Les chiffres sont alarmants : les jeunes nord-américains passent seulement 30 minutes par jour en pleine nature selon un sondage de la Fondation David Suzuki. Et ce, en dépit d’un territoire jouissant de perspectives multiples d’un océan à l’autre. Comment comprendre ce paradoxe ?
« Nous avons créé une image de la nature et du plein air dont seuls quelques individus ont le droit de disposer. » regrette le jeune Albertain Chúk Odenigbo.
Partant de ce constat, il a écrit avec Samantha Matters un roman graphique à rebours de ce cliché pour rétablir un équilibre de représentation et opérer un changement
culturel.
Les forces de la nature : l’enfant de Gaïa explore le lien entre la nature et les jeunes. Le livre se veut un guide aussi ludique qu’éducatif proposant les multiples occasions de découvrir des espaces verts et marins, et d’en profiter. Cela, en fonction de sa personnalité et faisant fi de son origine ethnique. Il se veut donc aussi un rappel à la réalité de l’image trop souvent relayée de la nature canadienne et de ses pratiquants : des citoyens caucasiens faisant du camping ou de la randonnée.

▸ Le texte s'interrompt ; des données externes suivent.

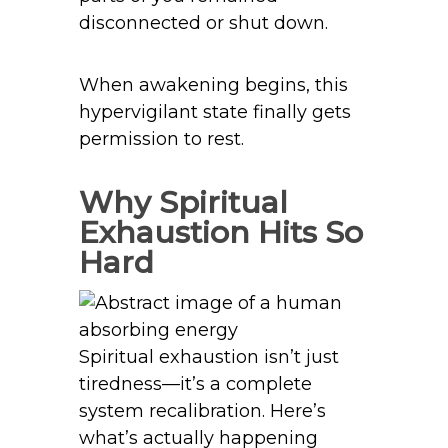
disconnected or shut down.
When awakening begins, this
hypervigilant state finally gets
permission to rest.
Why Spiritual
Exhaustion Hits So
Hard
Spiritual exhaustion isn’t just
tiredness—it’s a complete
system recalibration. Here’s
what’s actually happening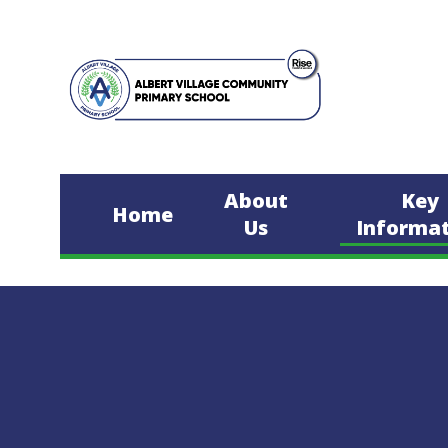
Skip to content ↓
About
Key
Home
Us
Informa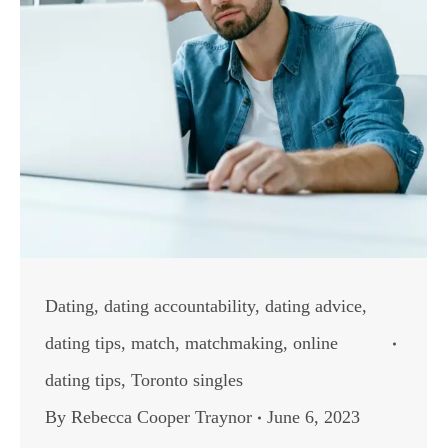
Dating
,
dating accountability
,
dating advice
,
dating tips
,
match
,
matchmaking
,
online
dating tips
,
Toronto singles
By
Rebecca Cooper Traynor
June 6, 2023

« Ce tableau ne reflète ni notre diversité ethnique ni les différentes activités que l’on peut entreprendre dans la nature, » précise-t-il.
Cette prise de conscience leur est venue lors d’un travail de publication similaire commissionné par le Conseil canadien des parcs. Suite au succès international et institutionnel du rendu, les deux Albertains ont ressenti le besoin de continuer sur la lancée de ce plan d’action de resserrer le lien entre les jeunes et l’environnement et de poursuivre leurs efforts de redéfinir la nature comme pour toutes et pour tous.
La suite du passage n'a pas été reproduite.